Who is the person behind this success of Planta Medica? Professor Nahrstedt is certainly one of the widest-known personalities of the GA. Most members of the Society and all regular attendees of the annual GA congresses have met him on one or the other occasion or may have been in contact with him in the context of a manuscript submission to Planta Medica. Professor Nahrstedt studied Pharmacy and Food Chemistry at the University of Freiburg, Germany, and received his PhD degree in 1971 from the same University. Shortly after his habilitation in 1976 he was appointed at the Technical University of Braunschweig as an Associate Professor. Since 1986 he has been a Full Professor at the University of Münster. Beyond his activities as academic teacher and Editor of Planta Medica, Prof. Nahrstedt accepted various appointments within the university administration as well as duties outside of academia. He served, among others, as a Vice-Dean and Dean of the Department of Chemistry and Pharmacy, as Vice-Dean of the Faculty of Natural Sciences, and as a member of the Founding Commission for the Institute of Pharmacy at the University of Leipzig. He is a long-standing member of the Pharmacopoeia Commission of the BGA and, later, of the BfArM, and a Board Member of the German Society for Phytotherapy (GPhyt). He is an Honorary Member of European Academy of Natural Medicine, a recipient of the R. F. Weiss Award of the Society for Phytotherapy, and holds an honorary doctorate from the Ovidius University in ConstanŢa, Roumania.
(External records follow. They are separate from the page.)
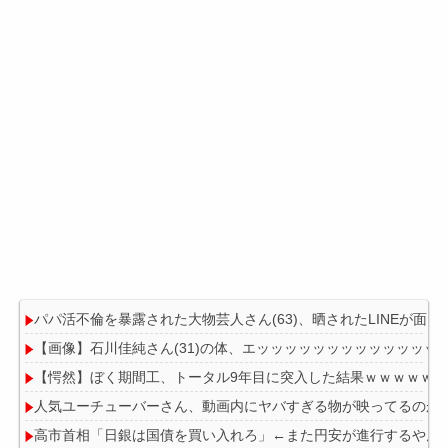
パパ活不倫を暴露された大物芸人さん(63)、晒されたLINEが面白
【画像】石川佳純さん(31)の体、エッッッッッッッッッッッッッ
【愕然】ぼく期間工、トータル9年目に突入した結果ｗｗｗｗｗ
人気ユーチューバーさん、動画内にヤバすぎる物が映ってるのが
高市首相「日銀は国債を買い入れろ」←また円安が進行するやん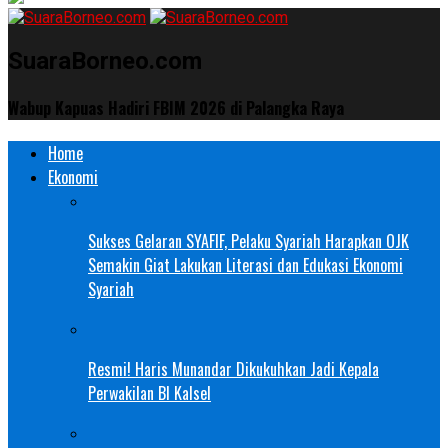
SuaraBorneo.com
Wabup Kapuas Hadiri FBIM 2026 di Palangka Raya
Home
Ekonomi
Sukses Gelaran SYAFIF, Pelaku Syariah Harapkan OJK
Semakin Giat Lakukan Literasi dan Edukasi Ekonomi
Syariah
Resmi! Haris Munandar Dikukuhkan Jadi Kepala
Perwakilan BI Kalsel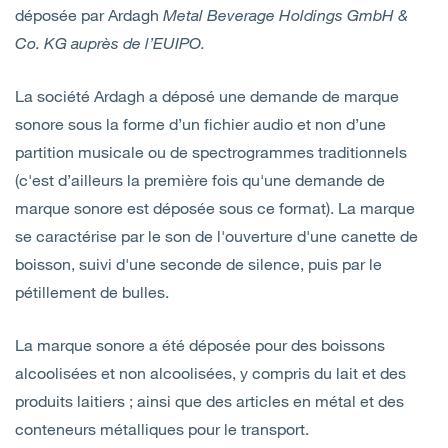
déposée par Ardagh
Metal Beverage Holdings GmbH &
Co. KG auprès de l’EUIPO.
La société Ardagh a déposé une demande de marque
sonore sous la forme d’un fichier audio et non d’une
partition musicale ou de spectrogrammes traditionnels
(c'est d’ailleurs la première fois qu'une demande de
marque sonore est déposée sous ce format). La marque
se caractérise par le son de l'ouverture d'une canette de
boisson, suivi d'une seconde de silence, puis par le
pétillement de bulles.
La marque sonore a été déposée pour des boissons
alcoolisées et non alcoolisées, y compris du lait et des
produits laitiers ; ainsi que des articles en métal et des
conteneurs métalliques pour le transport.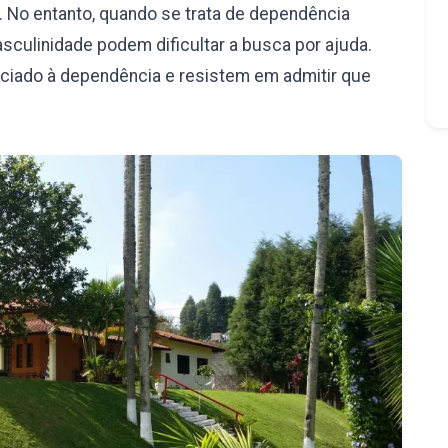
 No entanto, quando se trata de dependência
culinidade podem dificultar a busca por ajuda.
iado à dependência e resistem em admitir que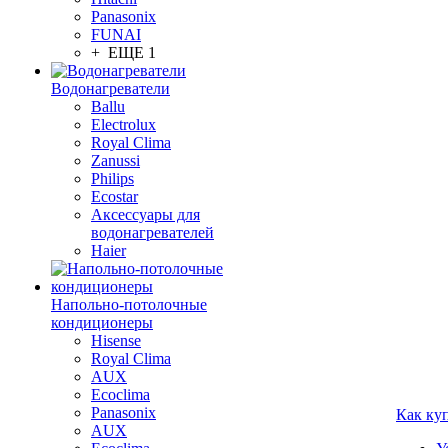
Panasonix
FUNAI
+ ЕЩЕ 1
Водонагреватели
Ballu
Electrolux
Royal Clima
Zanussi
Philips
Ecostar
Аксессуары для
водонагревателей
Haier
Напольно-потолочные
кондиционеры
Hisense
Royal Clima
AUX
Ecoclima
Panasonix
Как ку
AUX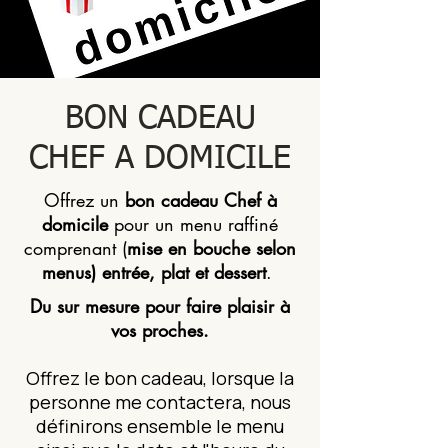
BON CADEAU
CHEF A DOMICILE
Offrez un
bon cadeau Chef à
domicile
pour un menu raffiné
comprenant (
mise en bouche selon
menus) entrée, plat et dessert
.
Du sur mesure pour faire plaisir à
vos proches.
Offrez le bon cadeau, lorsque la
personne me contactera, nous
définirons ensemble le menu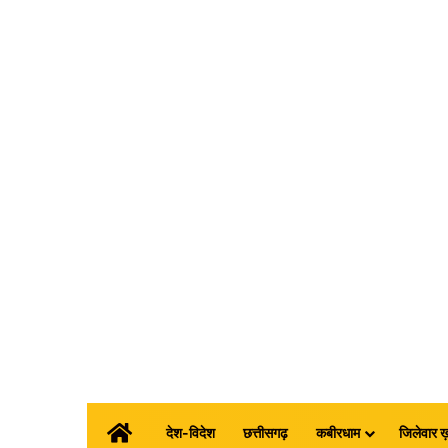
होम
देश-विदेश
छत्तीसगढ़
कबीरधाम
जिलेवार ख़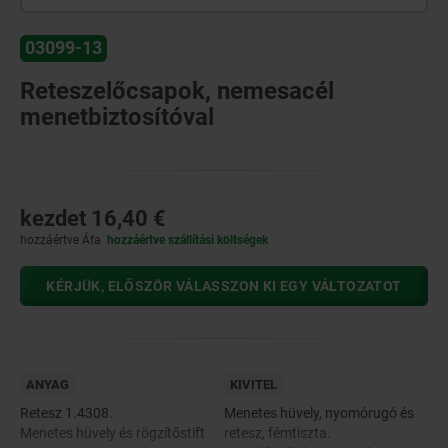
03099-13
Reteszelőcsapok, nemesacél
menetbiztosítóval
kezdet
16,40 €
hozzáértve Áfa
hozzáértve szállítási költségek
KÉRJÜK, ELŐSZÖR VÁLASSZON KI EGY VÁLTOZATOT
ANYAG
KIVITEL
Retesz 1.4308.
Menetes hüvely, nyomórugó és
Menetes hüvely és rögzítőstift
retesz, fémtiszta.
Professor Nahrstedt has published some 180 research and review articles and numerous book chapters and contributions for handbooks. While his early research had a decidedly chemo-ecological outlook and was centered around the chemistry, biochemistry and physiology of cyanogenic metabolites in plants and insects, his focus of the past fifteen years has been on topical issues of medicinal plant research and rational phytotherapy. Here, Professor Nahrstedt is probably best known for his major contributions on St. John’s wort.

As the new Editor-in-Chief, I am glad to take on the responsibility for a leading journal in our research field which has flourished thanks to the continuous attention and dedication of my predecessors. But, even though stepping down from the Board of Editors, Professor Nahrstedt will not sever all his ties with the journal, as he has kindly agreed to contribute the monthly comments on the medicinal plants appearing on the journal’s front cover.

Dear Professor Nahrstedt, on the occasion of your retirement, I wish you the best. I hope that you will now find the time and leisure for those personal interests which had to stay in second line during your tenure as Editor and as Head of the Institute of Pharmaceutical Biology and Phytochemistry. I am probably not mistaken, however, to assume your continuing interest and active involvement in matters of phytopharmacy and natural products.